NEWS   |   Pop/Rock / 24/10/2018

Greta Van Fleet, il bassista Sam Kiszka: ‘Stiamo andando verso un Rinascimento musicale ed è bellissimo esserne parte’. L’intervista di Consequence of Sound

Greta Van Fleet, il bassista Sam Kiszka: ‘Stiamo andando verso un Rinascimento musicale ed è bellissimo esserne parte’. L’intervista di Consequence of Sound

I giovani rockers, freschi del loro debutto discografico, “Anthem of the Peaceful Army”, sono nel mezzo della promozione della prima prova di studio a firma Greta Van Fleet e si preparano a calcare i palchi del Vecchio Continente, dove tra un paio di giorni la band dei fratelli Kiszka porterà il suo tour, a partire dalla data del 26 ottobre a Parigi. Dopo una prima manciata di live europei, la formazione statunitense tornerà in Nord America, per poi riprendere la via dell’Europa – la tappa nel Belpaese è prevista all’Alcatraz di Milano – dal mese di febbraio. Nel frattempo, il gruppo continua a parlare di sé e a far parlare di sé. 

In un’intervista con il magazine Consequence of Sound, colui che dei tre fratelli Kiszka è addetto al basso, Samuel, ha raccontato, tra le altre cose, il suo punto di vista sulla musica di oggi. “Ora è un grande momento per la musica. Ci guardiamo intorno e un sacco di nostri contemporanei si stanno davvero facendo valere. Penso che stiamo andando verso un Rinascimento musicale ed è davvero bello esserne parte”, ha raccontato il musicista. A proposito, poi, delle pressioni che la band, alla quale non pochi hanno affidato la fiaccola del rock moderno, potrebbe sentire su di sé, Sam Kiszka è stato chiaro:

Penso che ci sia un po’ di pressione sottostante, ma abbiamo i nostri compagni di band e abbiamo la nostra fiducia l’uno nell’altro e penso che il sistema del supporto renda abbastanza semplice andarci d’accordo ed essere creativi. Con Josh, Jake e Daniel ed io, tutti insieme, non penso che ci sia qualcosa che possa davvero spaventarci quando ci siamo l’uno per l’altro.

Quanto alla rapida ascesa della band, che nel 2017, soltanto un anno fa, ha dato alle stampe il suo primo EP, “Black Smoke Rising”, il giovane musicista conviene che si tratti di “un’esperienza assolutamente folle”: “Penso che sia molto molto difficile, ma anche che sia molto divertente essere in grado di fare tutto su una scala relativamente grande.
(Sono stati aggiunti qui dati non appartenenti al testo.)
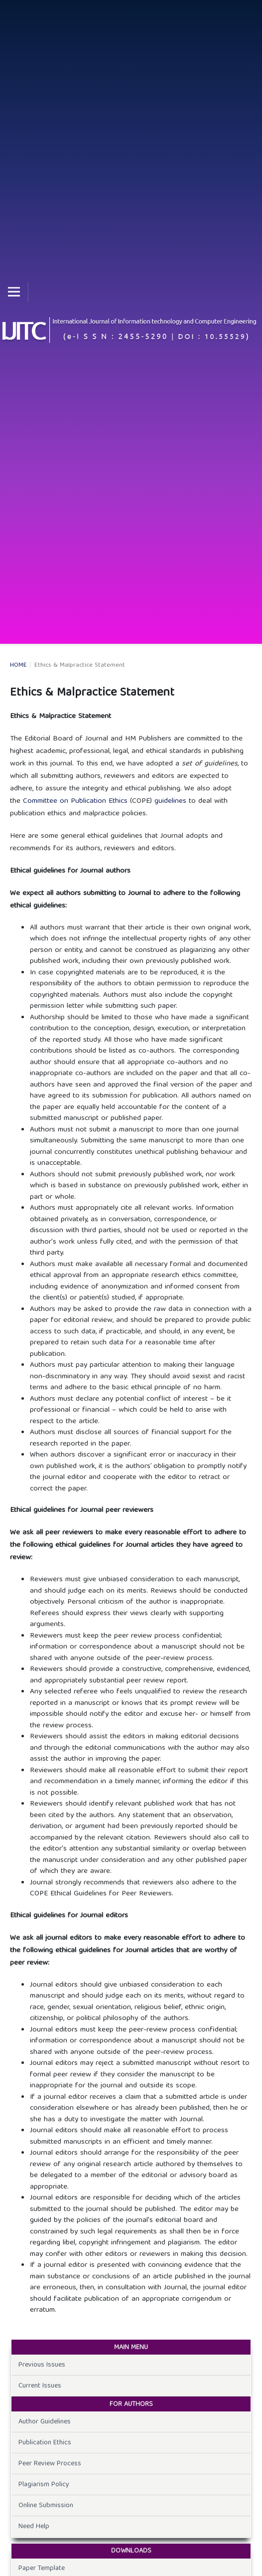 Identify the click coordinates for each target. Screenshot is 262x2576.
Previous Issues (41, 2365)
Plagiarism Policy (43, 2485)
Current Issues (39, 2386)
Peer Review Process (49, 2464)
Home (18, 666)
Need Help (33, 2527)
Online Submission (45, 2506)
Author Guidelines (44, 2422)
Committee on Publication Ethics (75, 801)
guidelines (171, 801)
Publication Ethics (44, 2443) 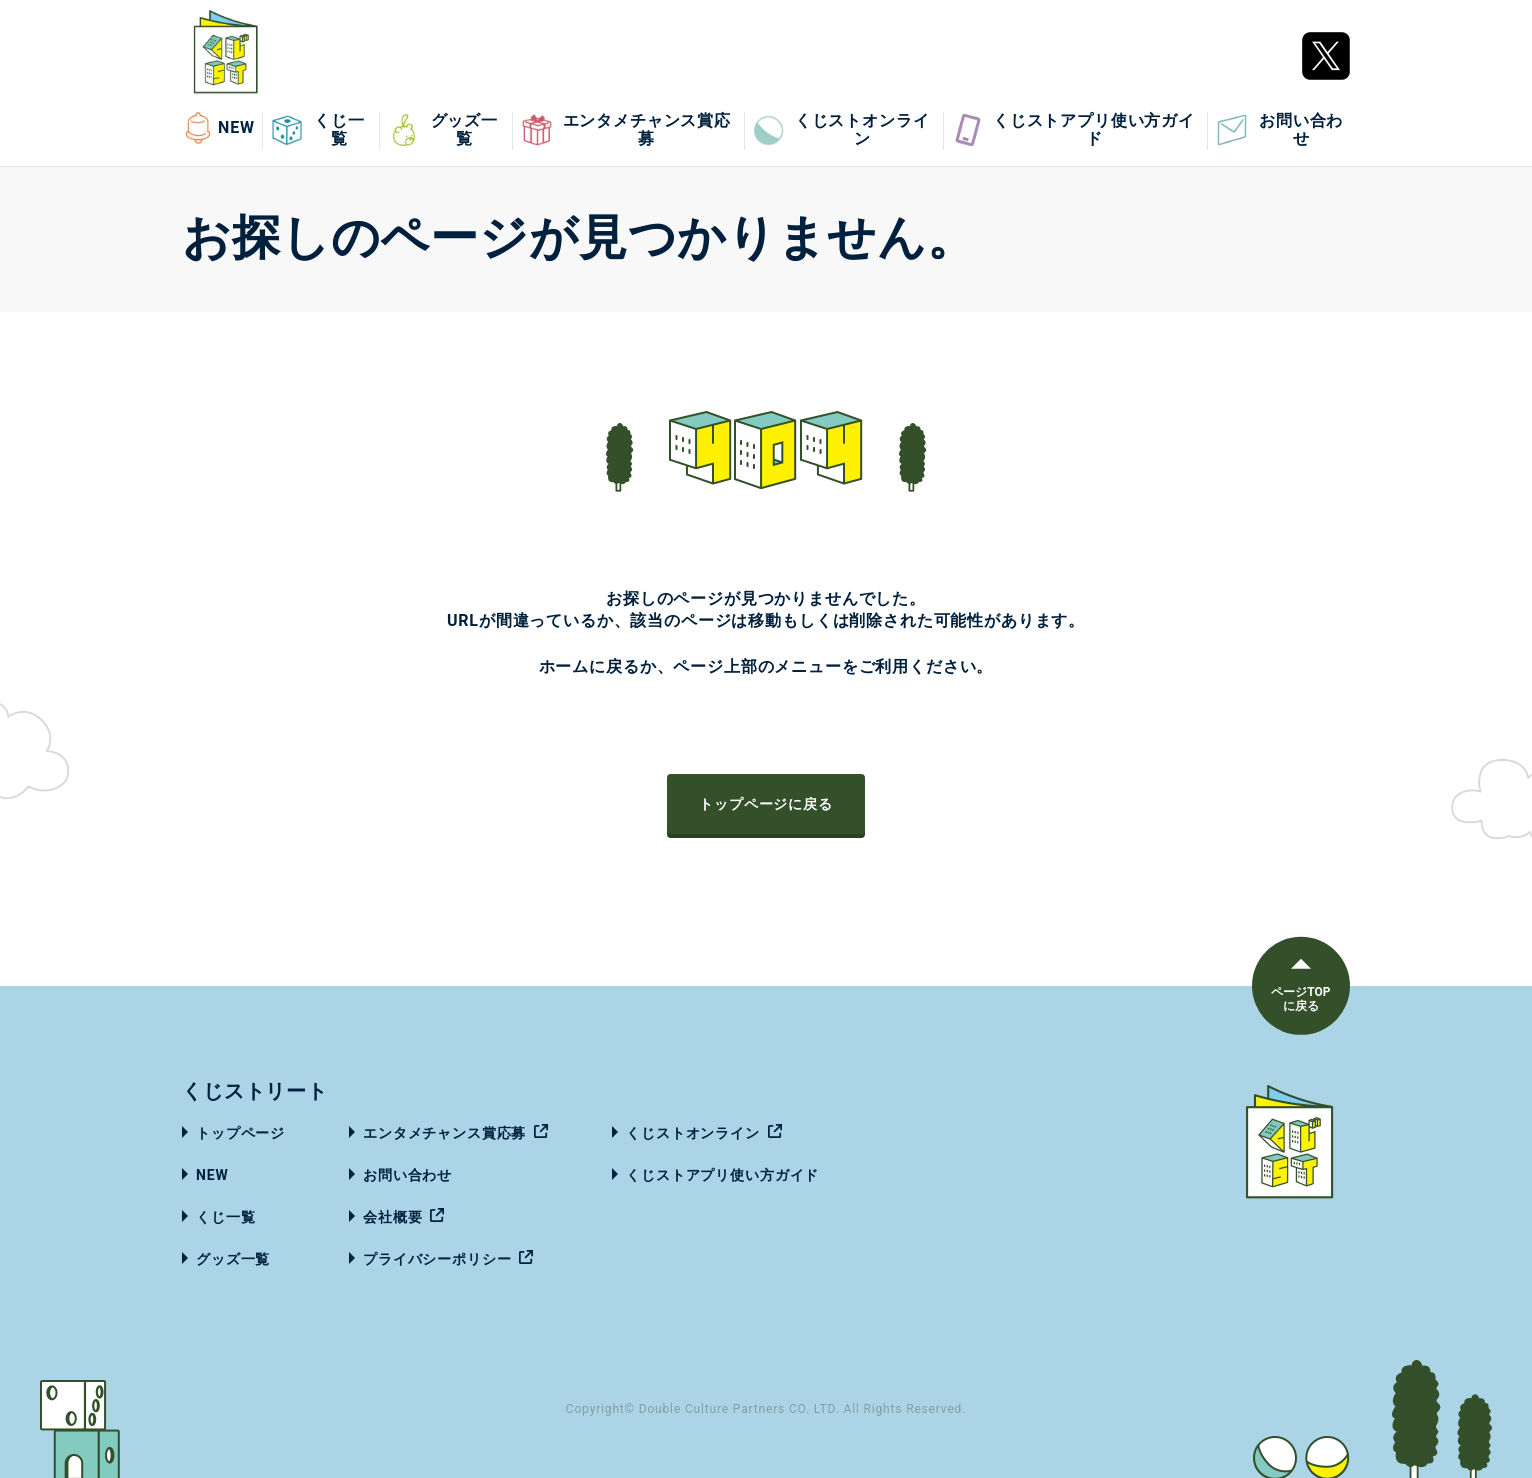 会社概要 (392, 1217)
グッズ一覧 (443, 130)
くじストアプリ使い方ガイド (1073, 130)
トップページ (240, 1133)
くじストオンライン (841, 130)
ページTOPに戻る (1299, 999)
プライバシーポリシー (437, 1259)
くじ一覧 (318, 130)
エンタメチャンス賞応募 (626, 130)
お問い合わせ (1279, 130)
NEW (218, 128)
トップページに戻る (766, 804) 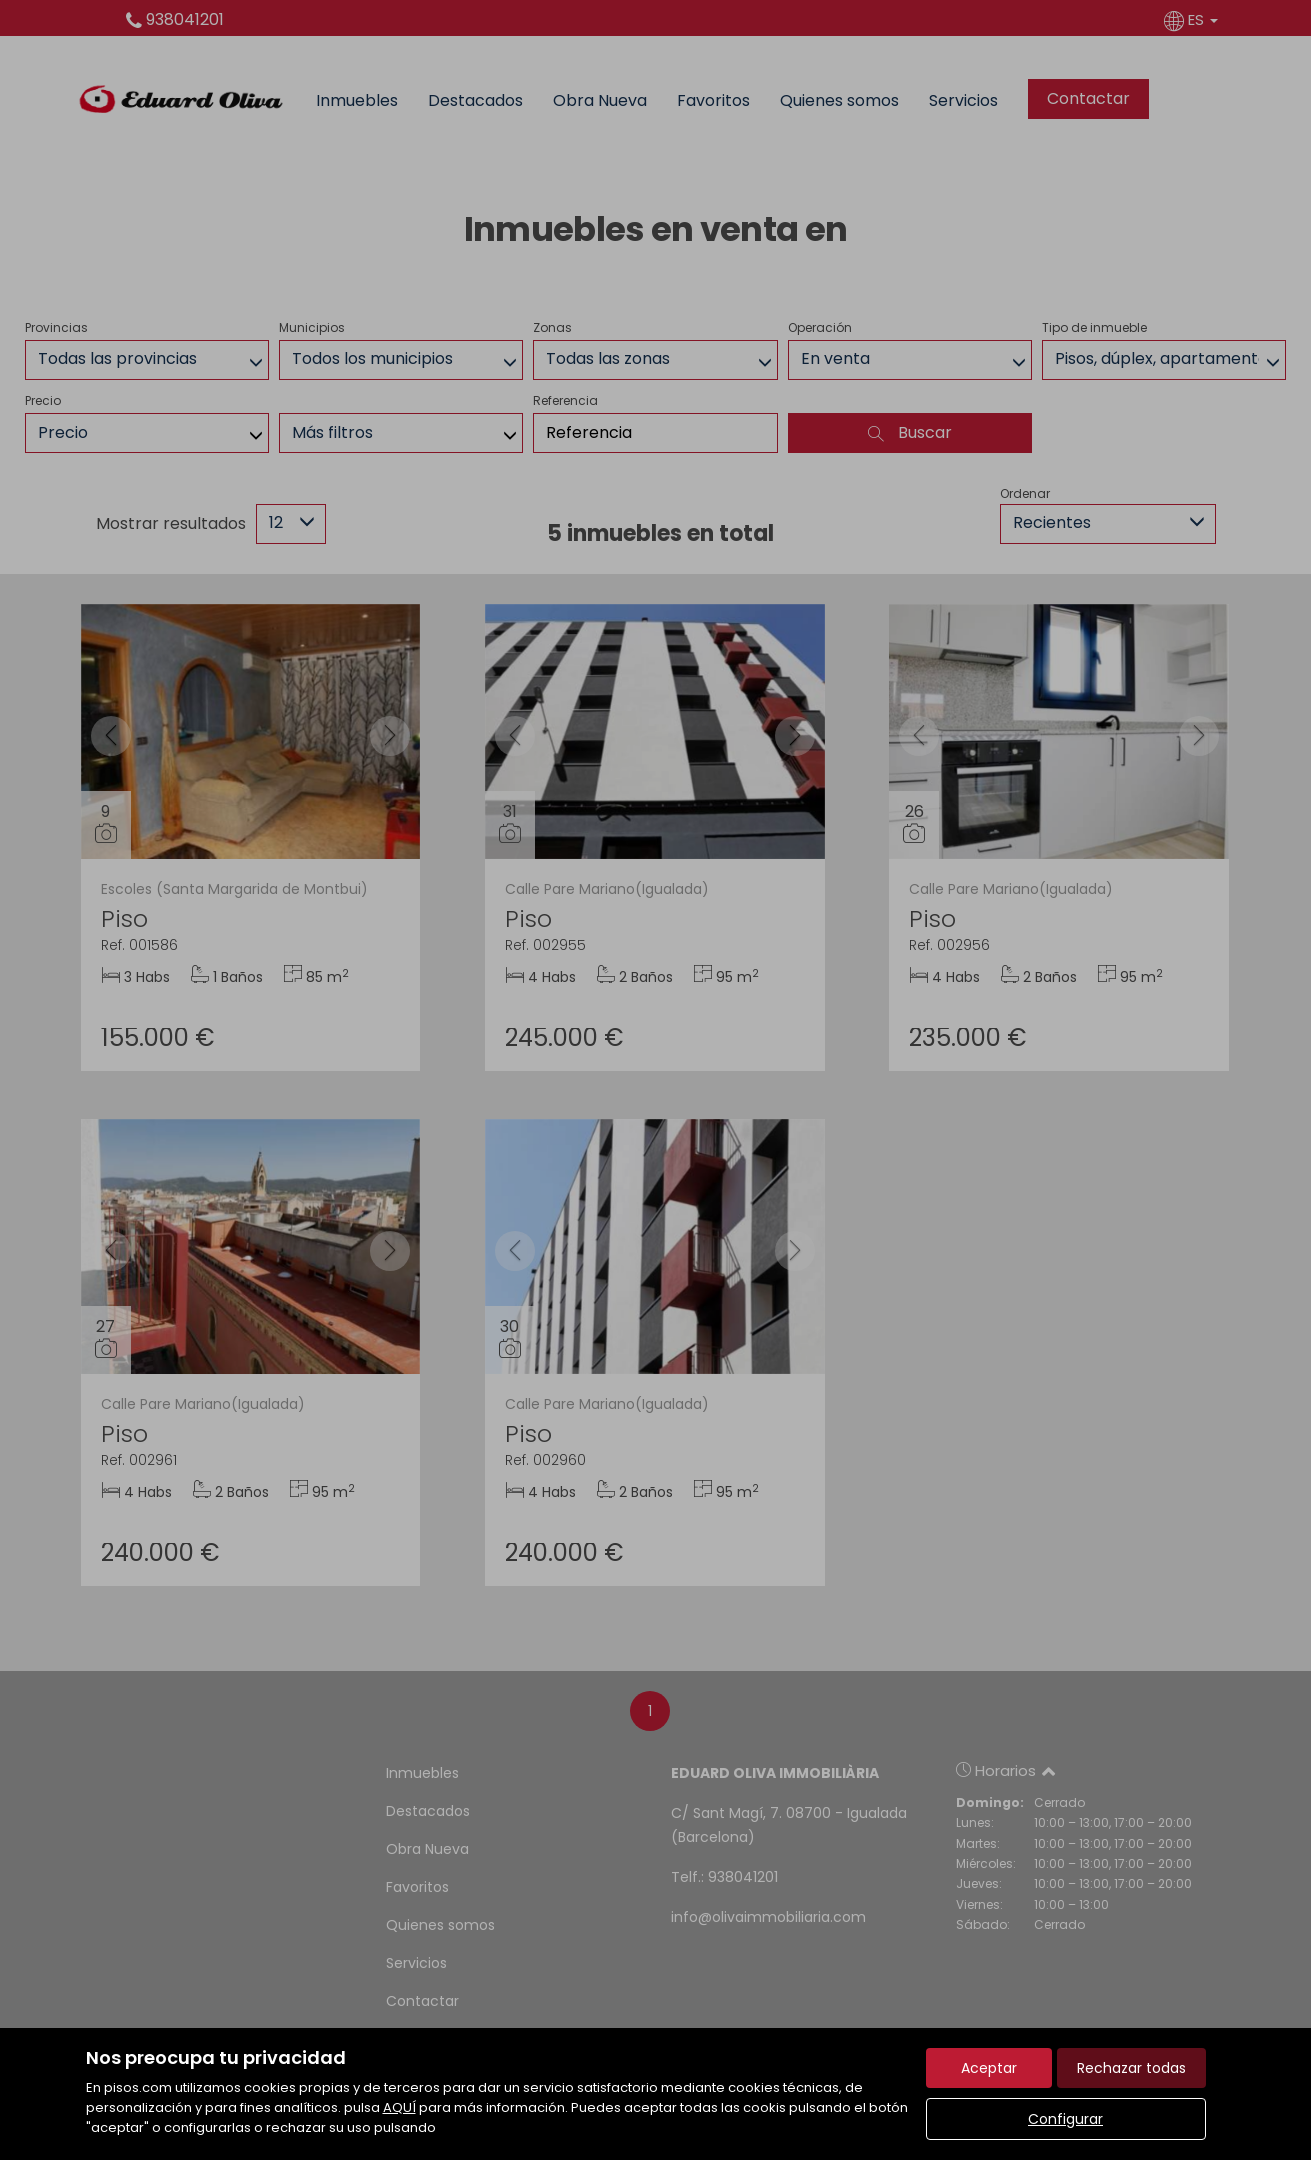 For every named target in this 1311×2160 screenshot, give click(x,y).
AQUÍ (399, 2107)
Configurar (1065, 2119) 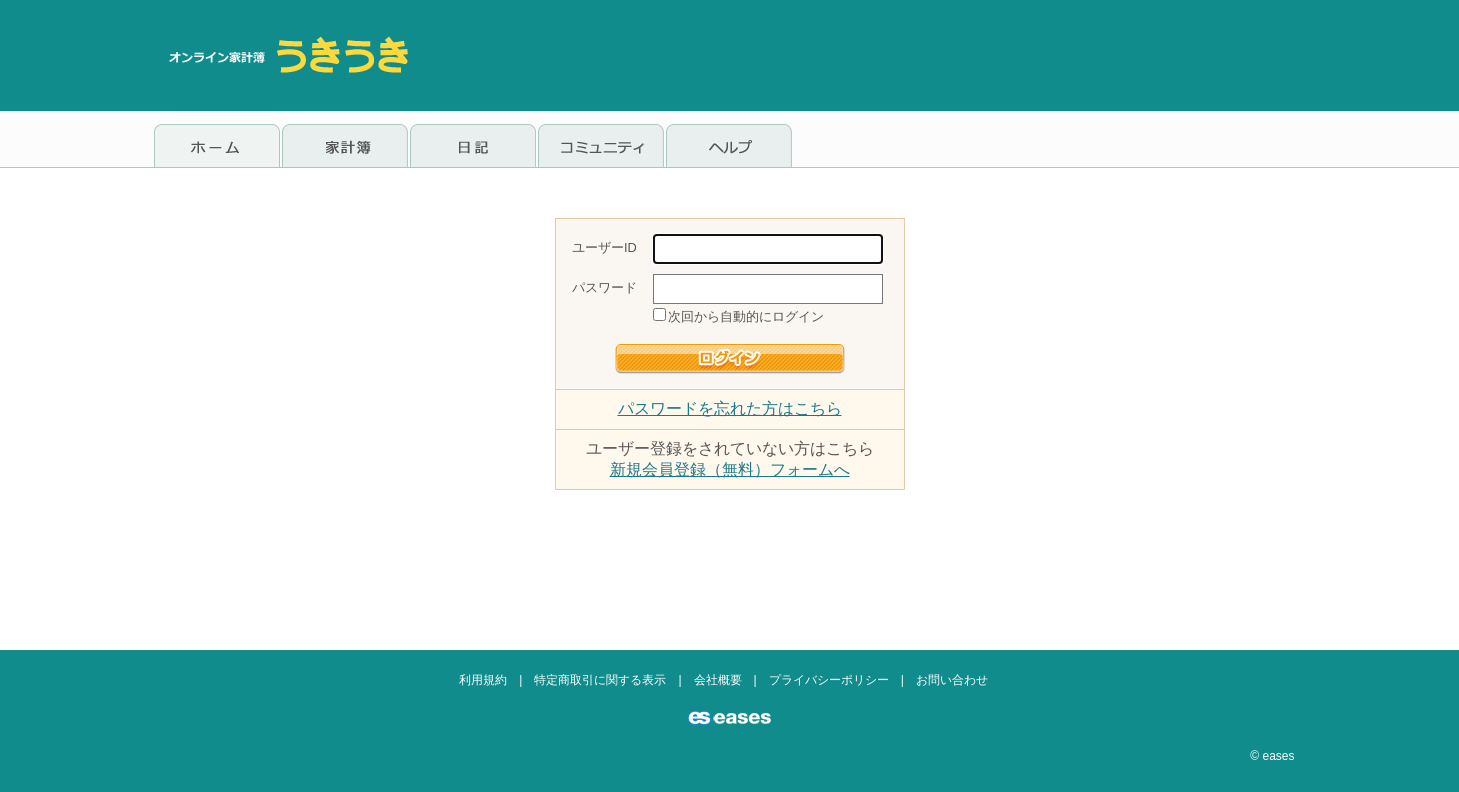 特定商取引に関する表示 (600, 680)
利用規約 (483, 680)
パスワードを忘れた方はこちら (730, 408)
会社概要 (718, 680)
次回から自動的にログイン (746, 316)
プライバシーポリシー (829, 680)
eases (1278, 756)
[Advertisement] (942, 55)
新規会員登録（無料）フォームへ (730, 469)
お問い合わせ (952, 680) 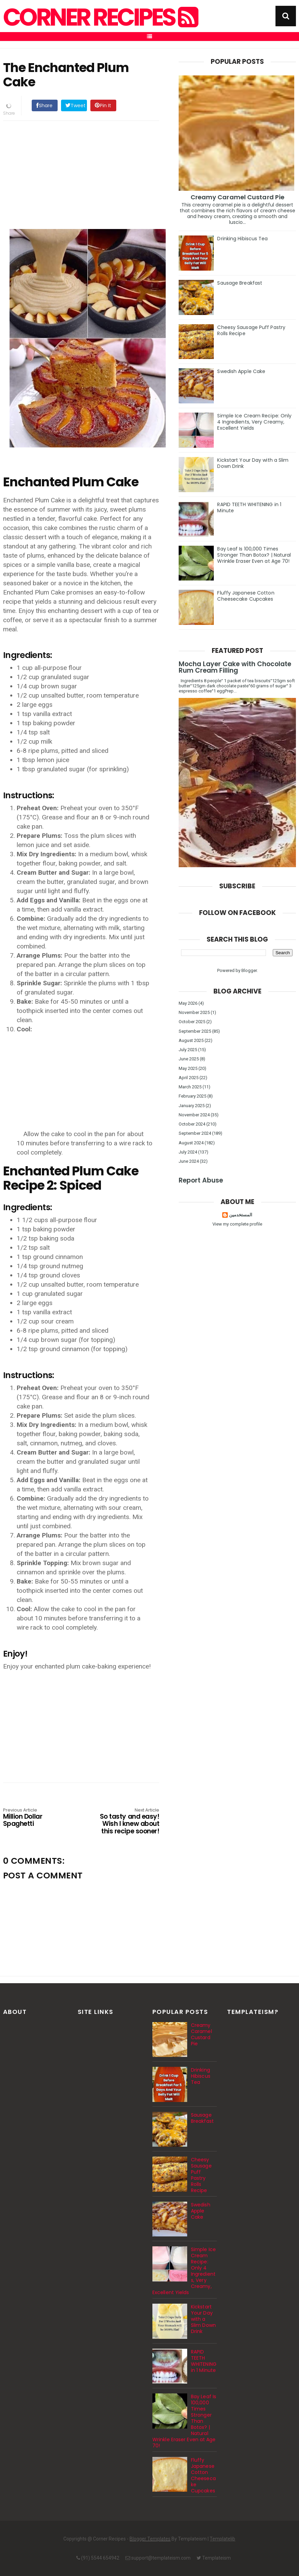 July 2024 (188, 1152)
E vivere questo così in fretta, ma c’è davvero poco tempo per fare tutto e non c’è nemmeno molto spazio per gli errori”, ha commentato. Per poi concludere: “È la nostra iniziativa creativa che deve essere al meglio delle nostre possibilità”.

Infine, Consequence of Sound non si è privata della domanda di rito sulle ispirazioni musicali della band: “Io e Jake potremmo sederci nel seminterrato e ascoltare Bob Dylan per letteralmente cinque ore di fila, è tra la roba più stimolante che tu possa mai ascoltare. Ma penso che l’opportunità di ascoltare musica come quella venga dalla collezione di dischi dei nostri genitori”, ha spiegato Sam. Aggiungendo: “E quelle che sono le fondamenta di quello che facciamo stanno nel vecchio blues, come Lead Belly o Son House e Robert Johnson e Lightnin’ Hopkins”. Ma Kiszka cita anche una carrellata di nomi che vanno da Jim Croce a Neil Young e da Santana ai Doors, passando per gli Animals, Aretha Franklin e Miriam Makeba.